Lactobacillus GG (LGG) is the world’s most clinically studied probiotic. LGG was first isolated in the late ‘80s from the faecal sample of a healthy adult by the researchers Gordon and Gorbach, hence the ‘GG’ moniker.
During the early studies and subsequently confirmed by multiple others, LGG is known to withstand gastric acidity and bile salts and effectively adheres to the gastrointestinal mucosa. LGG’s ability to resist gastric acidity and bile salts is a consequence of the ability of the bacterium to produce anti-stress proteins that give it greater survival capacity in intestinal transit after oral intake. Adherence to the intestinal wall is also favoured by the presence on the bacterial wall of exopolysaccharides rich in galactose residues and the presence of specific adhesive pili.
LGG has a well-studied effect on the immune system which is explained by the stimulation and production of different cytokines such as TNF-α, IL-1β, IL-6, IL-10, IL-12, IFN-γ and a particular protein, p40, secreted by LGG cells that can reduce the inflammatory state and apoptosis of intestinal epithelial cells.
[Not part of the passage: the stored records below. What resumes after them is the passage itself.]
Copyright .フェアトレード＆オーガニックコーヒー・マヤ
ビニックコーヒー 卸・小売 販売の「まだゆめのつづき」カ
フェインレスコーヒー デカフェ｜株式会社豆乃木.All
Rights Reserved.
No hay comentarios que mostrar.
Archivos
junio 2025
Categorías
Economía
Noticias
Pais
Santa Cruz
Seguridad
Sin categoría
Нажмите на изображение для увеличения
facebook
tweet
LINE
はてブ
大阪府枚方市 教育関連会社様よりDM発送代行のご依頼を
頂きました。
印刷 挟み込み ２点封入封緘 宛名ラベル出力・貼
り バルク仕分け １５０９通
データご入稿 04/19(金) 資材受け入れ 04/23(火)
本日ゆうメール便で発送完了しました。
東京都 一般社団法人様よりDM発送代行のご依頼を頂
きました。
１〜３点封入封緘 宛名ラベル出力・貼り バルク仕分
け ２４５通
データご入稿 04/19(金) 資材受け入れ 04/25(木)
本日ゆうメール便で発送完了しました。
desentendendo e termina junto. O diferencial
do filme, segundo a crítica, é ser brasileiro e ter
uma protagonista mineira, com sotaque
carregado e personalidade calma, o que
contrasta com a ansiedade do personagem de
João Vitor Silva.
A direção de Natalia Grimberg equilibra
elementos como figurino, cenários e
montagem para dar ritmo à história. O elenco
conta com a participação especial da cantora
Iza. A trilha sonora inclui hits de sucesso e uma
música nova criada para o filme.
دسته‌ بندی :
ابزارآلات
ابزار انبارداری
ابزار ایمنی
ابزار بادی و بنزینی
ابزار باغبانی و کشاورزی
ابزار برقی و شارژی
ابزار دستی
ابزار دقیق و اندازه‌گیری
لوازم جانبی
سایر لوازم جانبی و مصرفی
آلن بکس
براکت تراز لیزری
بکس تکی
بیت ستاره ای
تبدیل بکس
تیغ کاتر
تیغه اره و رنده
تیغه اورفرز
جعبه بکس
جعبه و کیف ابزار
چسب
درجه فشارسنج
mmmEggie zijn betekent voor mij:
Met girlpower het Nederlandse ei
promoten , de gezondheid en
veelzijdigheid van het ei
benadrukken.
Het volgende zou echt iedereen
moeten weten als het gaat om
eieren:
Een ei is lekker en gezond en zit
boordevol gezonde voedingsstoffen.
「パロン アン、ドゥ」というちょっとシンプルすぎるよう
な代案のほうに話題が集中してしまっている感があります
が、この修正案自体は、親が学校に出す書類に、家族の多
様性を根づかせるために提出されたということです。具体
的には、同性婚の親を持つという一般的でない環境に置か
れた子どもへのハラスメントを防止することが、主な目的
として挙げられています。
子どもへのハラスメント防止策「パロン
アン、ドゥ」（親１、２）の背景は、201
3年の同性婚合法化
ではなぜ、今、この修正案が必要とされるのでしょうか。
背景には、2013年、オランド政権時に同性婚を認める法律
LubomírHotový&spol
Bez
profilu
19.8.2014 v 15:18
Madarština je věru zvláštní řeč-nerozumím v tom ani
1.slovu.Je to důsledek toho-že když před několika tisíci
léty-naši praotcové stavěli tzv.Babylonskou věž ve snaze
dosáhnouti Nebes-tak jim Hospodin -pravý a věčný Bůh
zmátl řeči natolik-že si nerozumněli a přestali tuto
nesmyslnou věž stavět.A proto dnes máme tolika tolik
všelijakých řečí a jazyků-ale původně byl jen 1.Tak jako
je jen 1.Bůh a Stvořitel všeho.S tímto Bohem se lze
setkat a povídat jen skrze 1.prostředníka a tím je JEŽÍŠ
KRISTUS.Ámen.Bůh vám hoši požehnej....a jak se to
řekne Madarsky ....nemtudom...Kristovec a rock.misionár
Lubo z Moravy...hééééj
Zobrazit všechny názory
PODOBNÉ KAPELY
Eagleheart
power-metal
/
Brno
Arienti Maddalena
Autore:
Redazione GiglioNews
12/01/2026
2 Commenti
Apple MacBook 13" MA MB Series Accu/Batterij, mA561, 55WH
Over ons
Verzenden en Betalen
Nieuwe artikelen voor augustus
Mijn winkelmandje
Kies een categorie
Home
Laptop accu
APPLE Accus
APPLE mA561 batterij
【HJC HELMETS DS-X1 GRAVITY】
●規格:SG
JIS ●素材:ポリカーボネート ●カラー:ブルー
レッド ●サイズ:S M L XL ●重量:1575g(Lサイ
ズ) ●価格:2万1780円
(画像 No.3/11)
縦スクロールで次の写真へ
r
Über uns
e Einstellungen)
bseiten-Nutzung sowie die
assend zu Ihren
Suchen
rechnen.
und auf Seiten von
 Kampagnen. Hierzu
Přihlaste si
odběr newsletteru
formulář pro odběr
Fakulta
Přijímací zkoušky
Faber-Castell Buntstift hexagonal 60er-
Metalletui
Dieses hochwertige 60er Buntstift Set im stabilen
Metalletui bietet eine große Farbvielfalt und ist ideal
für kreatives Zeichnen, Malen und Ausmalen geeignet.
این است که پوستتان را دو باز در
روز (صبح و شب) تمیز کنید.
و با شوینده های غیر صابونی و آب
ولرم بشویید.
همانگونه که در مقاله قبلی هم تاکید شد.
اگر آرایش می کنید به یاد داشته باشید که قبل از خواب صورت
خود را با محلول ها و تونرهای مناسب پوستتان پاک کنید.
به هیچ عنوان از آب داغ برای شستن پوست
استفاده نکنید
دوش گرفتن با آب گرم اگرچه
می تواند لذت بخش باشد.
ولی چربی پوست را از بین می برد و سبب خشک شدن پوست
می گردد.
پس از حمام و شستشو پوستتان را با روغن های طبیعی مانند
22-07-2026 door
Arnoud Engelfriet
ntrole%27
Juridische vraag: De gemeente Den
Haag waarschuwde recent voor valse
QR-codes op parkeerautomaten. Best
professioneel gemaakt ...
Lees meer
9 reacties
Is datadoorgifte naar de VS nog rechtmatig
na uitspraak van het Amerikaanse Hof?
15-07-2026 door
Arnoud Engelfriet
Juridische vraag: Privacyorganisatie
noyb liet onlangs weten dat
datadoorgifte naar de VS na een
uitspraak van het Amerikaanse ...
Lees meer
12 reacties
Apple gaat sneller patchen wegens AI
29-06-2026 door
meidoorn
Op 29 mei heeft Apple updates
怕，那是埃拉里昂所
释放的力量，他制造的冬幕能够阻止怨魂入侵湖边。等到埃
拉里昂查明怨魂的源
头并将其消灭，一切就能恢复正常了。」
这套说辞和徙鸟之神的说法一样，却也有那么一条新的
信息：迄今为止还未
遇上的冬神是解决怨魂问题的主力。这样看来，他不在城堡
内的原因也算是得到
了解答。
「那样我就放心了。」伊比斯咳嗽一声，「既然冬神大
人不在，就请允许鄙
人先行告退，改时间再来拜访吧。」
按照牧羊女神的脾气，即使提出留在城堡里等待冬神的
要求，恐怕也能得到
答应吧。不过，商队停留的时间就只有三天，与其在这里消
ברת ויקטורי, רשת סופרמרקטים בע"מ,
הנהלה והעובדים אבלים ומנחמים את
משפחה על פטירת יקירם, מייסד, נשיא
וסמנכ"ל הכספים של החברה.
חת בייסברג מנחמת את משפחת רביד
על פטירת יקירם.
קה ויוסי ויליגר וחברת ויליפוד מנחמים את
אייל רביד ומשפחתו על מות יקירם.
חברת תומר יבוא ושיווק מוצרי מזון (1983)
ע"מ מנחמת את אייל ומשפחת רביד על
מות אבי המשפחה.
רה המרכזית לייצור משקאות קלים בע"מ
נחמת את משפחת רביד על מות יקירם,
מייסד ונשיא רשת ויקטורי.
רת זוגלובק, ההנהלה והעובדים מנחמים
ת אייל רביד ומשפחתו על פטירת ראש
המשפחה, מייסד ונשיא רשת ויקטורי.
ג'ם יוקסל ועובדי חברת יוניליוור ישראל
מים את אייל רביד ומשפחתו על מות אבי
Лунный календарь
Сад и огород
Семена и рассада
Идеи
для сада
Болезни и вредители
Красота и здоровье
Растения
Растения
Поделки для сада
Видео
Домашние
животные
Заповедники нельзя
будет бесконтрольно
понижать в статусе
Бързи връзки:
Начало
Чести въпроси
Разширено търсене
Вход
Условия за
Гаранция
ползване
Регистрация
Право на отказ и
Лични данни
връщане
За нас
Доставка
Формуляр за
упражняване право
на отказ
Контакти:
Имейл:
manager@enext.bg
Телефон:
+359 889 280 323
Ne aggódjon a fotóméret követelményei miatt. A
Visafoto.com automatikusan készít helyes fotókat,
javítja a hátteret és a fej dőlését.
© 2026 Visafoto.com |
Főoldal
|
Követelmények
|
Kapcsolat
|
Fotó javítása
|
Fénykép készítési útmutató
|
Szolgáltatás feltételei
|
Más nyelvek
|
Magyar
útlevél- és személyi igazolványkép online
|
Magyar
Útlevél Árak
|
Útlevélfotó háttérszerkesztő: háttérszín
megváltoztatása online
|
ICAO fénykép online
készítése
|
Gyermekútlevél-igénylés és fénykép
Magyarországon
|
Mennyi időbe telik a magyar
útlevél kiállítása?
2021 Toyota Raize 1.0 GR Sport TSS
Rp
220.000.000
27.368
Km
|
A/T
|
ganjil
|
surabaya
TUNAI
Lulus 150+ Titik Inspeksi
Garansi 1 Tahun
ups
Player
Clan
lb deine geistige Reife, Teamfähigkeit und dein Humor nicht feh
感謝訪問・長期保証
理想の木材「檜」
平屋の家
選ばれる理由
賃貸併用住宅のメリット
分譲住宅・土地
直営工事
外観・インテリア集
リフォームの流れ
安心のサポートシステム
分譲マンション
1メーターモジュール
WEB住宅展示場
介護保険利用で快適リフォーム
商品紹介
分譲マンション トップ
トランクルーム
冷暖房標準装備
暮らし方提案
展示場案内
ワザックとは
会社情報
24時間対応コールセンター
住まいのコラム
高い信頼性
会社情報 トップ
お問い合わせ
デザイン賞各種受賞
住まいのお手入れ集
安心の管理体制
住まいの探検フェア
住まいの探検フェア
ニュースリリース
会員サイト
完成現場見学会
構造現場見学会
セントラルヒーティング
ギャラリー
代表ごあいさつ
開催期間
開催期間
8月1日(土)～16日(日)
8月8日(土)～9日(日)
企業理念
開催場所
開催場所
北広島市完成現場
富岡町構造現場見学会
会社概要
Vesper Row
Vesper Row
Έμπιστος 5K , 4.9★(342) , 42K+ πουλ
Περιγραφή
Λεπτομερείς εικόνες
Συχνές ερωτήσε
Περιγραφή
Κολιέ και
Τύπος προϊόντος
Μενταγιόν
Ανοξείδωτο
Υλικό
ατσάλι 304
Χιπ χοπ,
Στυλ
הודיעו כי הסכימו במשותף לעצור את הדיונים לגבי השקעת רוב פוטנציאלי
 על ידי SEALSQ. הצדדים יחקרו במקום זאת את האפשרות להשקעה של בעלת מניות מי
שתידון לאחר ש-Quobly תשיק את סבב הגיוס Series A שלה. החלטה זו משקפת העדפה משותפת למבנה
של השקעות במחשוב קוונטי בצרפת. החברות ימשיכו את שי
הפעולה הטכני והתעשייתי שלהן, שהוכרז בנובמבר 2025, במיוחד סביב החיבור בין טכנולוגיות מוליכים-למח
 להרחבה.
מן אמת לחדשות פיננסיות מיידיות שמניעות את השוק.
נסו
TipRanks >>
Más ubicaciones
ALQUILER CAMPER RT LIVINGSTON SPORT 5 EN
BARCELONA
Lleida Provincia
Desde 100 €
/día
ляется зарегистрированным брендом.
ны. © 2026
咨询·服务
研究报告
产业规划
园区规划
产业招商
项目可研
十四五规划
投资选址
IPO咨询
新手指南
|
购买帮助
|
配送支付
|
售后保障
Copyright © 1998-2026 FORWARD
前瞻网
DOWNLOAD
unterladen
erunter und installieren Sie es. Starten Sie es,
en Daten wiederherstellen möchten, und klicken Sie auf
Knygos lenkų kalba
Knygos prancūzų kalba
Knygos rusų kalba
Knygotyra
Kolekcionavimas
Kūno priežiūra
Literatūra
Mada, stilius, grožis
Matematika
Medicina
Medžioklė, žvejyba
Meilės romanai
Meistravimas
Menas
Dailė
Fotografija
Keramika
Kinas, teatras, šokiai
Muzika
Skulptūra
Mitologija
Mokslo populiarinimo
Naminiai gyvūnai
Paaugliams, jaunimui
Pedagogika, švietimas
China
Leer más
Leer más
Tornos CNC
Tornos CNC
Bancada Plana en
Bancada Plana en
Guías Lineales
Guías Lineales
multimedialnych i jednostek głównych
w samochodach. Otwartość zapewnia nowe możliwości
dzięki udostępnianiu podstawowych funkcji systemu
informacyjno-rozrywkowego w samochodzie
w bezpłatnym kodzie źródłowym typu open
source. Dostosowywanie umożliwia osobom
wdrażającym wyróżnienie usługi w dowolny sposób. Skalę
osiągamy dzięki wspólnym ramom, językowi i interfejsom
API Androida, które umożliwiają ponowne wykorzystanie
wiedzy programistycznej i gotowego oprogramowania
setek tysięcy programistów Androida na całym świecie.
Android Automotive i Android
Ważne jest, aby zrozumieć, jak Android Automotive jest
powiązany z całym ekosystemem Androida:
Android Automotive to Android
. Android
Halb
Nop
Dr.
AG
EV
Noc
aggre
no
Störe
Therefore, LGG is well understood, characterised and it is known to have several useful anti-inflammatory effects.
LACTOBACILLUS GG AND DYSBIOSIS
On the base of these and other functional properties that distinguish it from other probiotics, LGG can achieve significant results in the different situations characterised by microbiota dysbiosis. Dysbiosis occurs when bacterial homeostasis is disrupted because of an imbalance of microbiota composition, a change in metabolic activities and an altered distribution of bacteria in the intestine. Based on these elements, dysbiosis shows 3 characteristics:
- Numeric loss of beneficial bacteria,
- Overgrowth of potentially pathogenic bacteria,
- Loss of bacterial diversity.
In most cases, these 3 types of dysbiosis occur simultaneously. A typical example of dysbiosis is seen after the use of antibiotics that cause a dysregulation of normal bacterial flora, with an overgrowth of potentially pathogenic and toxic microorganisms, leading to a rapid and significant drop in taxonomic wealth, uniformity, and diversity.
The mechanisms of action of LGG such as enhancement of the epithelial barrier, increased adhesion to intestinal mucosa, concomitant inhibition of pathogen adhesion, competitive exclusion of pathogenic microorganisms, production of anti-micro-organism substances, and modulation of the immune system are the reasons why it is so frequently selected by practitioners as the number one candidate probiotic for the prevention and treatment of every cause of dysbiosis.
We have been recommending LGG for over 20 years and are pleased to announce a significant breakthrough in value and subsequent benefit for use in short- and long-term care. From children to seniors and all in between, multiple applications are either well recognised or are becoming clearer as data sets increase.
Whilst numerous other bacterial strains are coming to market with narrow ranges of function and focus, LGG remains a primary point of intervention for gastrointestinal dysbiotic events.